Contrairement à ce que laisse entendre le chef de l'Etat, les Frères musulmans ont très peu de chances de prendre le pouvoir, d'abord parce qu'ils sont très divisés en interne; ensuite parce qu'ils sont loin d'incarner la majorité du peuple. Si le Président était en relation avec l'ambassade française du Caire – à condition que celle-ci soit plus perspicace que celle de Tunis qui n'avait rien vu venir... -, il aurait appris que les Frères étaient relativement discrets dans les manifestations et n'ont pas sorti leurs slogans islamistes. Si tant est que leur objectif est la prise du pouvoir, ils ont senti que le moment n'était pas propice à celle-ci.

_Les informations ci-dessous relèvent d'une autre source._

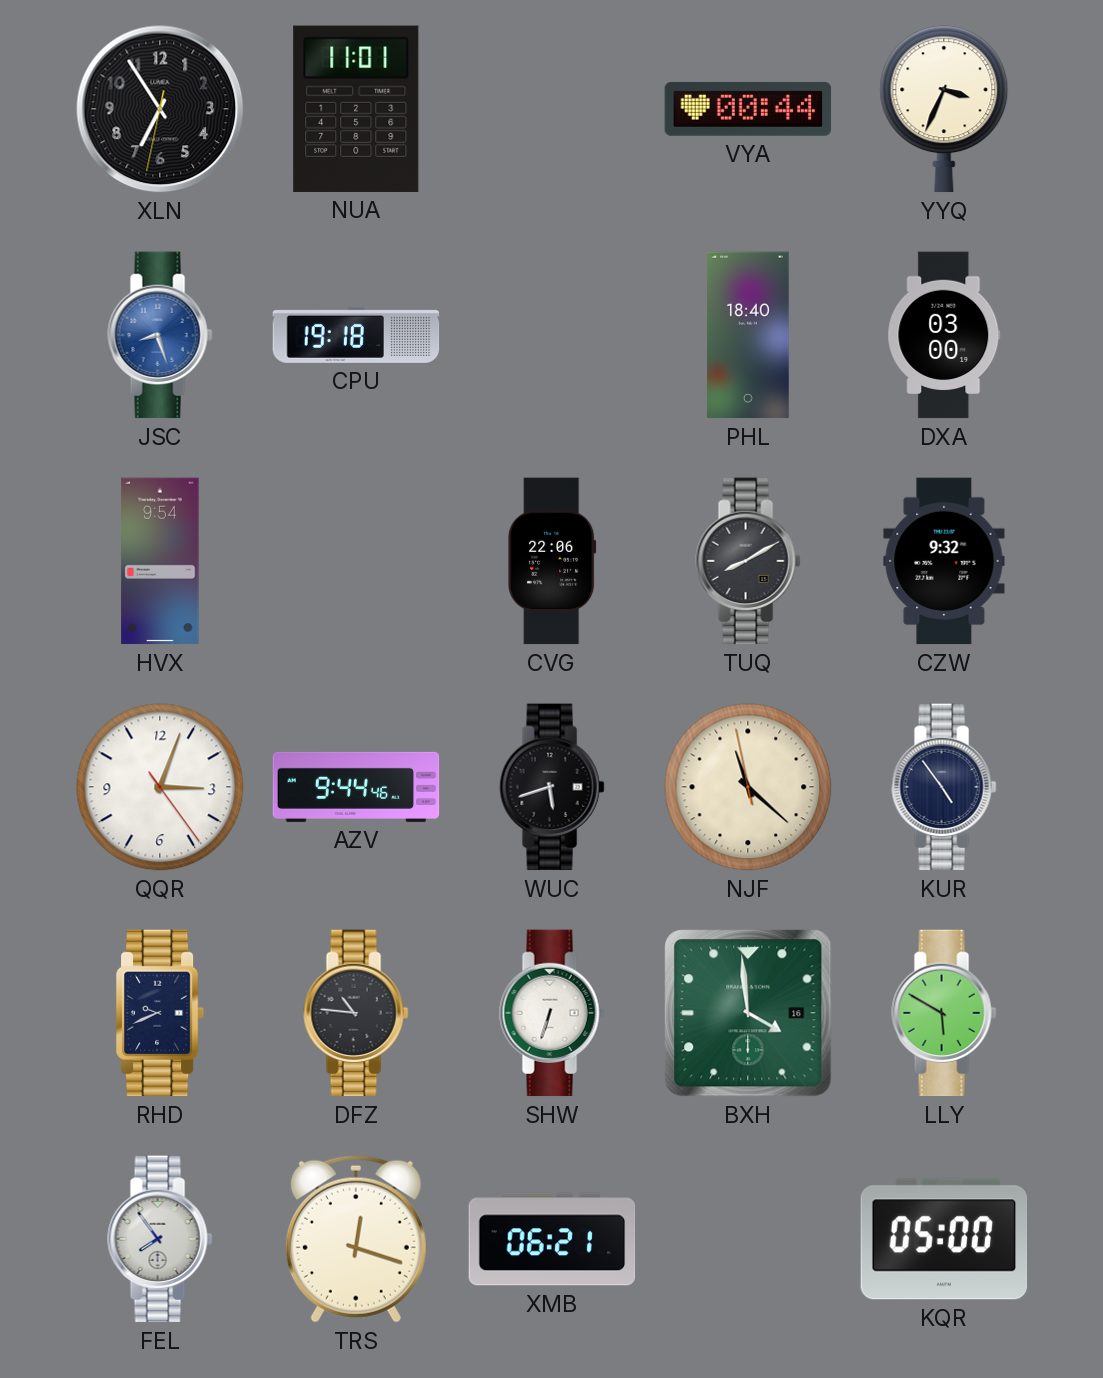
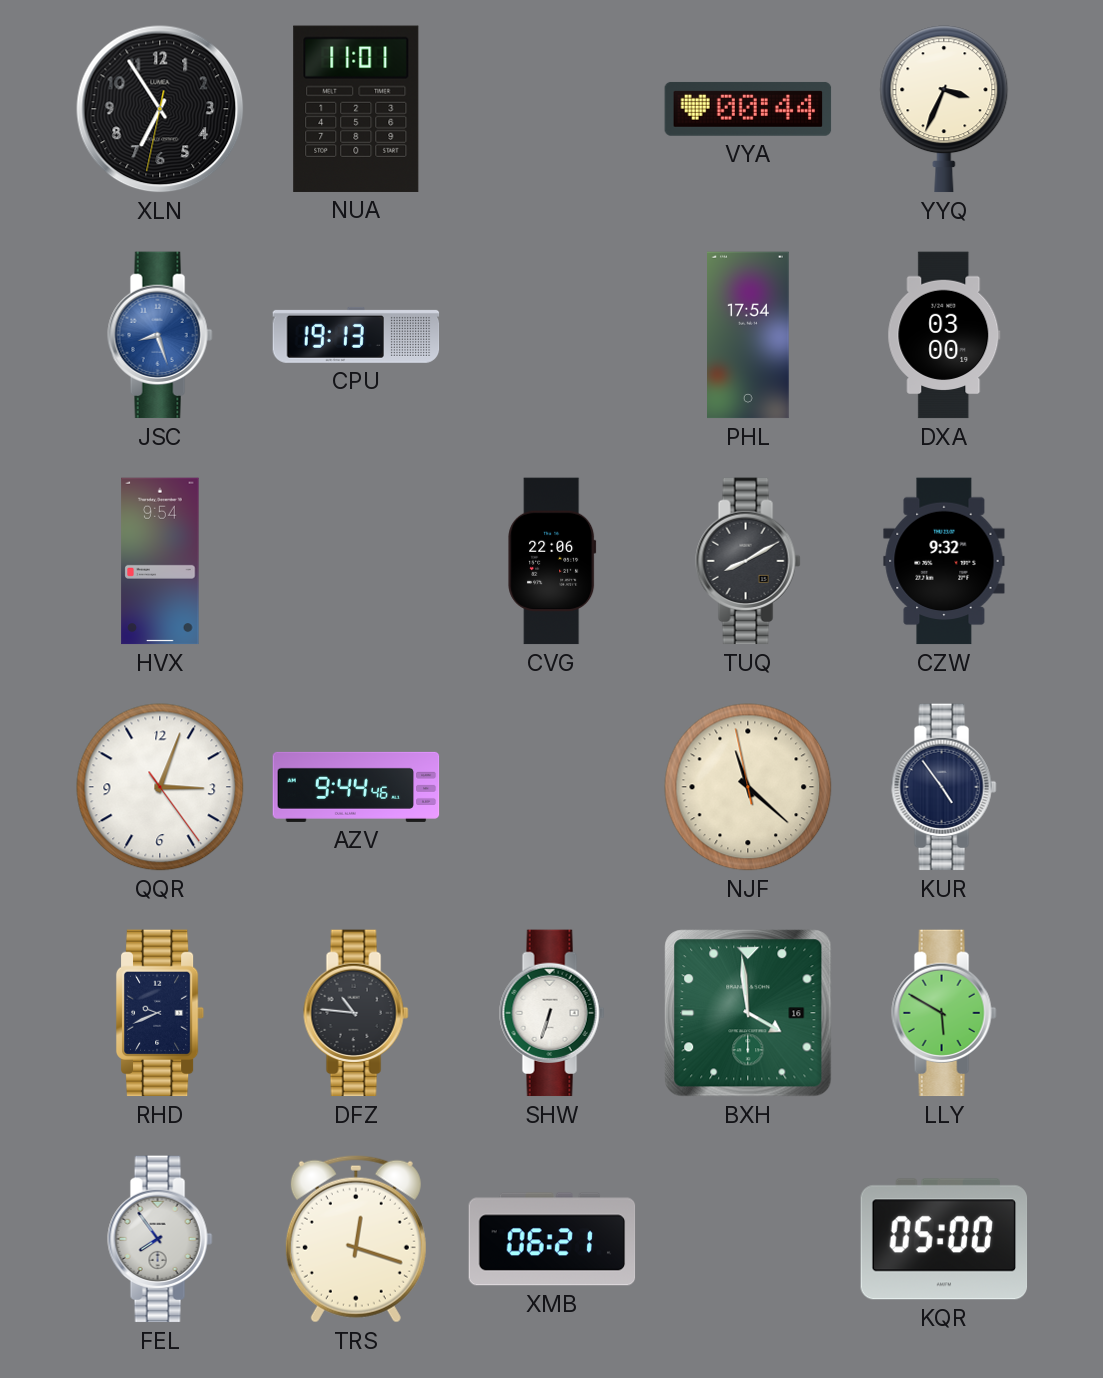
CPU: 19:18 -> 19:13
PHL: 18:40 -> 17:54
WUC: 5:42 -> none
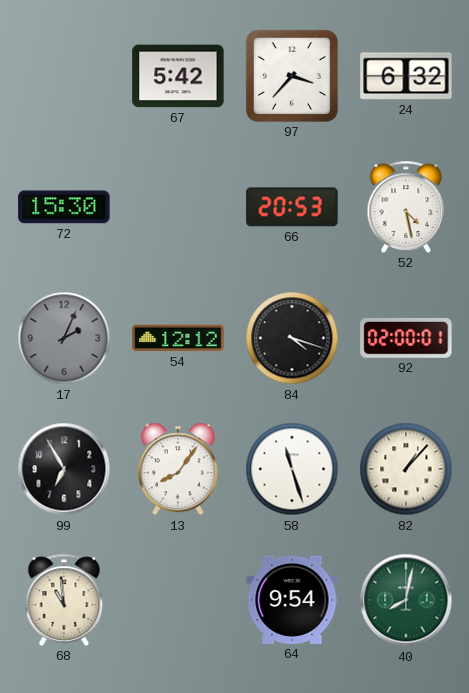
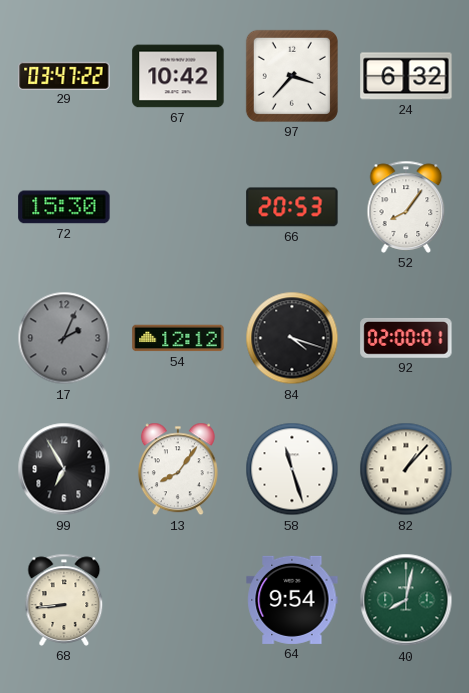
29: none -> 03:47
67: 5:42 -> 10:42
52: 4:28 -> 8:06
68: 10:59 -> 8:44
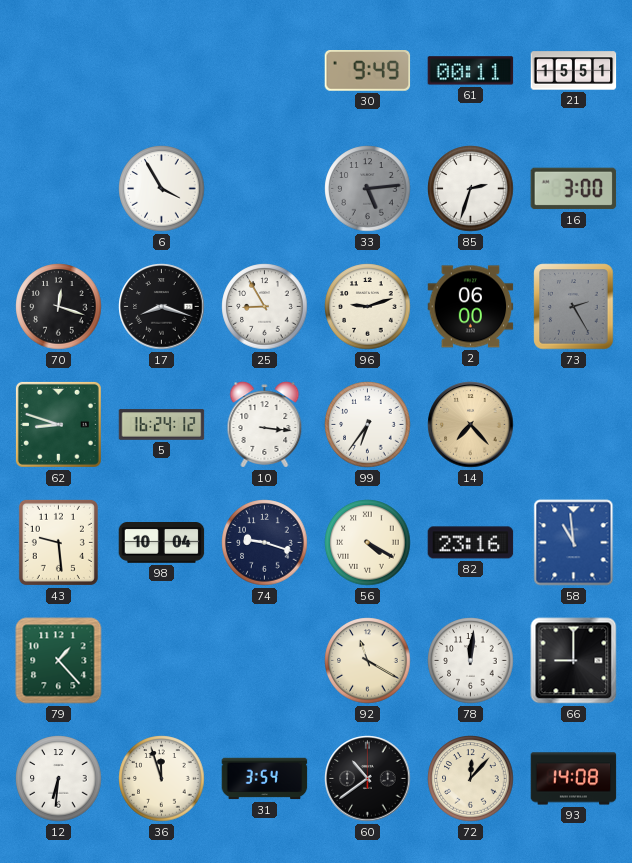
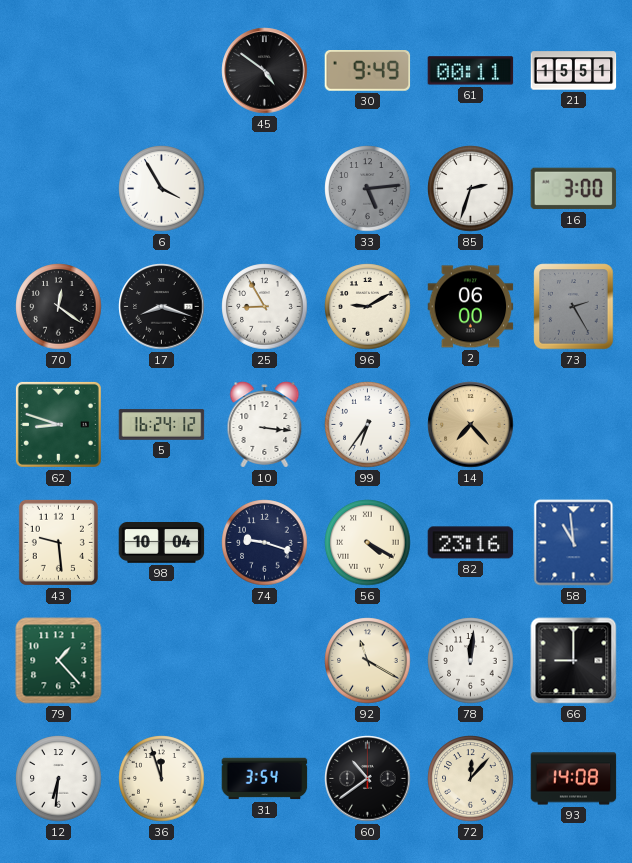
45: none -> 4:51
70: 12:18 -> 12:21
96: 9:12 -> 9:10
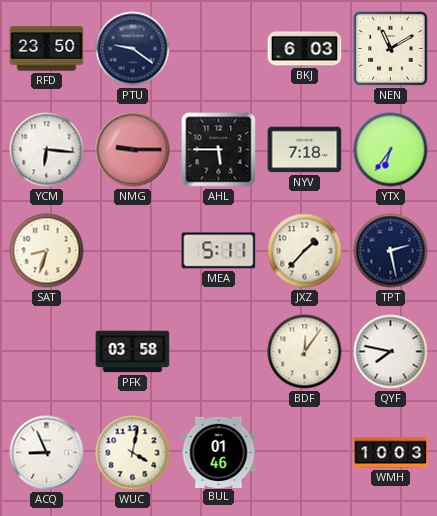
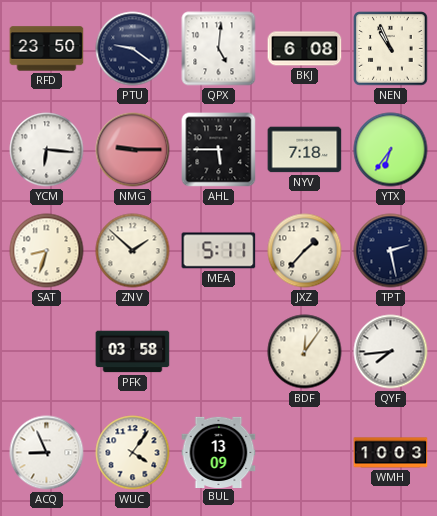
QPX: none -> 5:01
BKJ: 6:03 -> 6:08
NEN: 11:10 -> 10:56
ZNV: none -> 1:52
QYF: 7:47 -> 7:44
WUC: 4:02 -> 4:06
BUL: 01:46 -> 13:09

Mais notre Président enfermé dans sa bulle élyséenne, obsédé par la montée de l'islamisme, n'a pas compris cela, croyant toujours – ou feignant de le croire – que le scénario iranien (qui date de... 1979) peut se reproduire.
Est-ce pour se racheter du ratage arabe et/ou pour faire oublier le bourbier dans lequel s'est enferré MAM, toujours est-il que le pouvoir a joué l'épreuve de force avec le Mexique. Dans l'affaire Florence Cassez qui, semble-t-il, est victime d'un déni de justice, le Président et sa ministre des Affaires étrangères ont menacé, mis en cause ce pays de façon complètement disproportionnée. Ils n'ont fait que réveiller un nationalisme mexicain très vivace et compliquer la sortie de crise. De même, ce chantage autour de l'année du Mexique en France est complètement contre-productif et laisse entendre que ce genre de manifestation n'est pas empreinte d'arrière-pensées politiques.
Pour essayer de dénouer ce type de situation, les contacts discrets, le jeu diplomatique traditionnel sont beaucoup plus efficaces que les déclarations martiales et les rodomontades. Depuis le temps qu'il échoue (aussi bien en Côte d'Ivoire qu'en direction de l'Iran) avec son style de surveillant général de lycée de province des années 60, Nicolas Sarkozy devrait avoir compris quelques rudiments de la diplomatie. Cela suppose pour lui de construire une relation à l'autre qui soit basée sur la connaissance et le respect. Il n'est pas sûr que le second mandat présidentiel auquel il aspire indubitablement lui permettrait de combler cette grave lacune.